Een rol maken met de principalnaam van Microsoft Entra

select * from pgaadauth_create_principal('<roleName>', <isAdmin>, <isMfa>);

--For example: 

select * from pgaadauth_create_principal('mary@contoso.com', false, false);

Parameters:

  • roleName : de naam van de rol die moet worden gemaakt. Dit moet overeenkomen met een naam van de Microsoft Entra-principal:
    • Gebruikers gebruiken User Principal Name uit Profile. Neem voor gastgebruikers de volledige naam op in hun thuisdomein met #EXT#-tag.
    • Voor groepen en service-principals wordt de weergavenaam gebruikt. De naam moet uniek zijn in de tenant.
  • isAdmin - ingesteld op true als bij het maken van een beheerdergebruiker en onwaar voor een gewone gebruiker. Beheerdergebruiker die op deze manier is gemaakt, heeft dezelfde bevoegdheden als een gebruiker die is gemaakt via de portal of API.
  • isMfa : vlag toevoegen als Multi Factor Authentication moet worden afgedwongen voor deze rol.

Een rol verwijderen met de principalnaam van Microsoft Entra

Houd er rekening mee dat elke Microsoft Entra-rol die is gemaakt in PostgreSQL, moet worden verwijderd met behulp van een Microsoft Entra-beheerder. Als u een reguliere PostgreSQL-beheerder gebruikt om een Entra-rol te verwijderen, resulteert dit in een fout.

DROP ROLE rolename;

Een rol maken met behulp van De object-id van Microsoft Entra

select * from pgaadauth_create_principal_with_oid('<roleName>', '<objectId>', '<objectType>', <isAdmin>, <isMfa>);

For example: select * from pgaadauth_create_principal_with_oid('accounting_application', '00000000-0000-0000-0000-000000000000', 'service', false, false);

Parameters:

  • roleName : de naam van de rol die moet worden gemaakt.
  • objectId - Unieke object-id van het Microsoft Entra-object:
    • Voor gebruikers, groepen en beheerde identiteiten kunt u de ObjectId vinden door te zoeken naar de objectnaam op de pagina Microsoft Entra-id in Azure Portal. Zie deze handleiding als voorbeeld
    • Voor toepassingen moet objectid van de bijbehorende service-principal worden gebruikt. In Azure Portal vindt u de vereiste ObjectId op de pagina Bedrijfstoepassingen .
  • objectType - Type van het Microsoft Entra-object dat u wilt koppelen aan deze rol: service, gebruiker, groep.
  • isAdmin - ingesteld op true als bij het maken van een beheerdergebruiker en onwaar voor een gewone gebruiker. Beheerdergebruiker die op deze manier is gemaakt, heeft dezelfde bevoegdheden als een gebruiker die is gemaakt via de portal of API.
  • isMfa : vlag toevoegen als Multi Factor Authentication moet worden afgedwongen voor deze rol.

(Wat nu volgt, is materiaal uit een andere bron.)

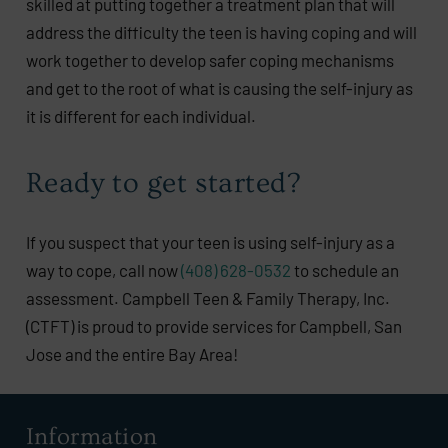
skilled at putting together a treatment plan that will
address the difficulty the teen is having coping and will
work together to develop safer coping mechanisms
and get to the root of what is causing the self-injury as
it is different for each individual.
Ready to get started?
If you suspect that your teen is using self-injury as a
way to cope, call now
(408) 628-0532
to schedule an
assessment. Campbell Teen & Family Therapy, Inc.
(CTFT) is proud to provide services for Campbell, San
Jose and the entire Bay Area!
Information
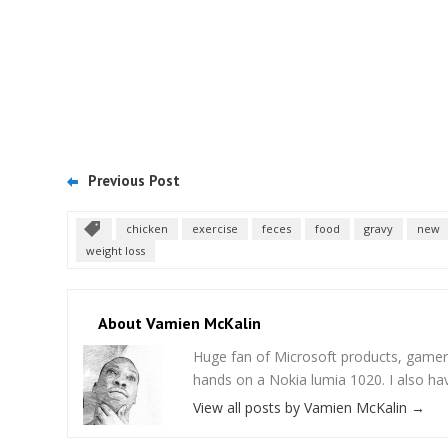
Previous Post
chicken
exercise
feces
food
gravy
new
weight loss
About Vamien McKalin
Huge fan of Microsoft products, gamer
hands on a Nokia lumia 1020. I also ha
View all posts by Vamien McKalin
→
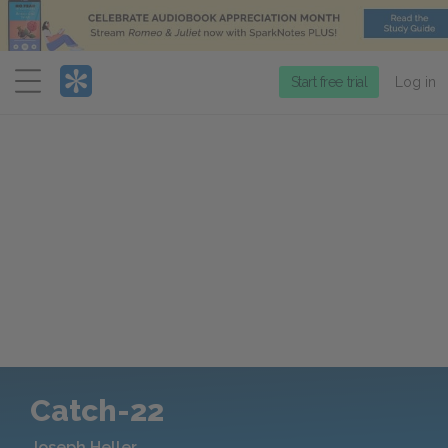
Menu
Start free trial
Log in
Catch-22
Joseph Heller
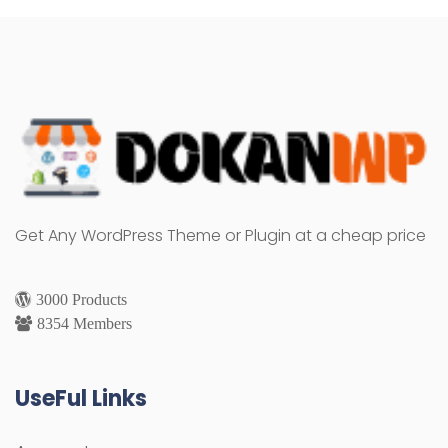
Get Any WordPress Theme or Plugin at a cheap price
3000 Products
8354 Members
UseFul Links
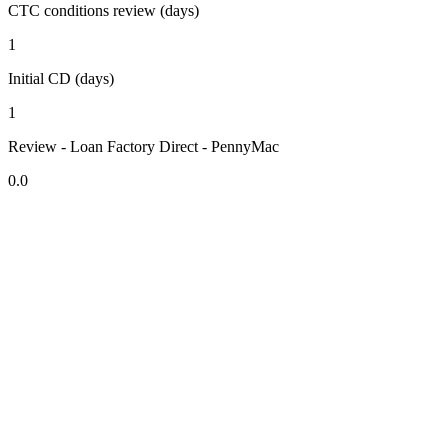
CTC conditions review (days)
1
Initial CD (days)
1
Review - Loan Factory Direct - PennyMac
0.0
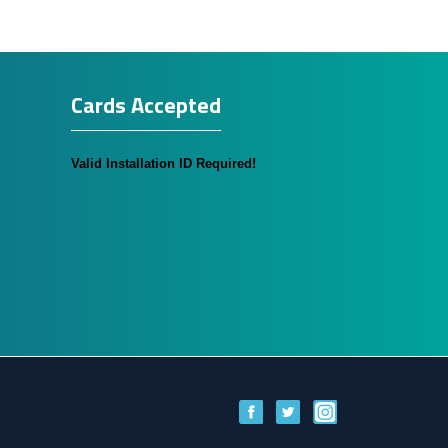
Cards Accepted
Valid Installation ID Required!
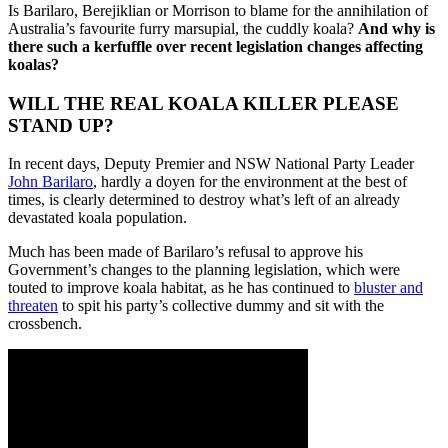
Is Barilaro, Berejiklian or Morrison to blame for the annihilation of
Australia’s favourite furry marsupial, the cuddly koala?
And why is
there such a kerfuffle over recent legislation changes affecting
koalas?
WILL THE REAL KOALA KILLER PLEASE
STAND UP?
In recent days, Deputy Premier and NSW National Party Leader
John Barilaro
, hardly a doyen for the environment at the best of
times, is clearly determined to destroy what’s left of an already
devastated koala population.
Much has been made of Barilaro’s refusal to approve his
Government’s changes to the planning legislation, which were
touted to improve koala habitat, as he has continued to
bluster and
threaten
to spit his party’s collective dummy and sit with the
crossbench.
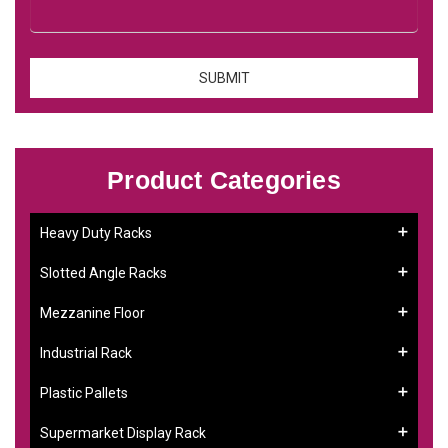
Product Categories
Heavy Duty Racks
Slotted Angle Racks
Mezzanine Floor
Industrial Rack
Plastic Pallets
Supermarket Display Rack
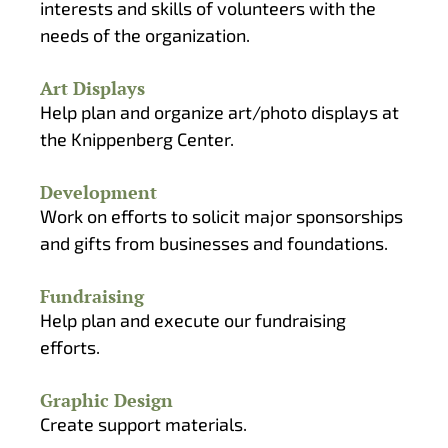
interests and skills of volunteers with the
needs of the organization.
Art Displays
Help plan and organize art/photo displays at
the Knippenberg Center.
Development
Work on efforts to solicit major sponsorships
and gifts from businesses and foundations.
Fundraising
Help plan and execute our fundraising
efforts.
Graphic Design
Create support materials.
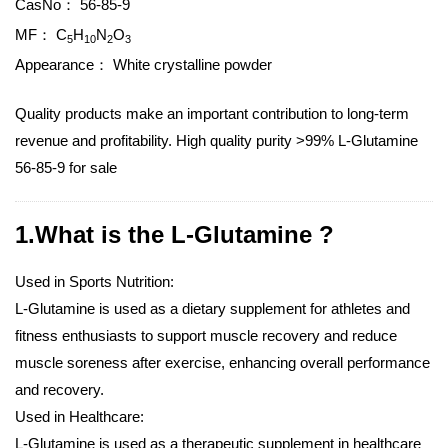
CasNo：
56-85-9
MF：
C
H
N
O
5
10
2
3
Appearance：
White crystalline powder
Quality products make an important contribution to long-term
revenue and profitability. High quality purity >99% L-Glutamine
56-85-9 for sale
1.What is the L-Glutamine ?
Used in Sports Nutrition:
L-Glutamine is used as a dietary supplement for athletes and
fitness enthusiasts to support muscle recovery and reduce
muscle soreness after exercise, enhancing overall performance
and recovery.
Used in Healthcare:
L-Glutamine is used as a therapeutic supplement in healthcare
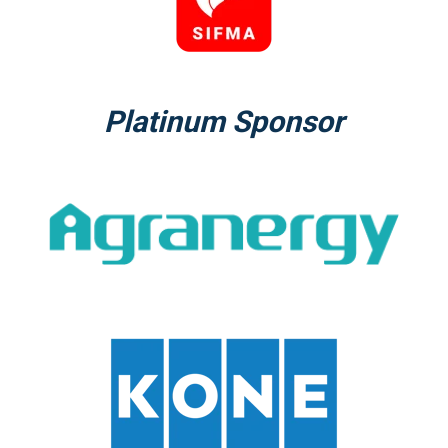
Platinum Sponsor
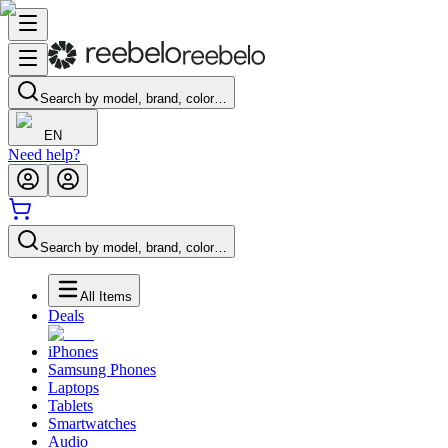
Search by model, brand, color…
EN
Need help?
Search by model, brand, color…
All Items
Deals
iPhones
Samsung Phones
Laptops
Tablets
Smartwatches
Audio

Microsoft Entra-verificatie inschakelen voor een bestaande PostgreSQL-rol met behulp van SQL

Azure Database for PostgreSQL flexibele server maakt gebruik van beveiligingslabels die zijn gekoppeld aan databaserollen om Microsoft Entra ID-toewijzing op te slaan.

U kunt de volgende SQL gebruiken om beveiligingslabels toe te wijzen:

SECURITY LABEL for "pgaadauth" on role "<roleName>" is 'aadauth,oid=<objectId>,type=<user|group|service>,admin';

Parameters:

  • roleName : de naam van een bestaande PostgreSQL-rol waarvoor Microsoft Entra-verificatie moet worden ingeschakeld.
  • objectId - Unieke object-id van het Microsoft Entra-object.
  • gebruiker - Principals voor eindgebruikers.
  • service : toepassingen of beheerde identiteiten die verbinding maken onder hun eigen servicereferenties.
  • groep - Naam van Microsoft Entra-groep.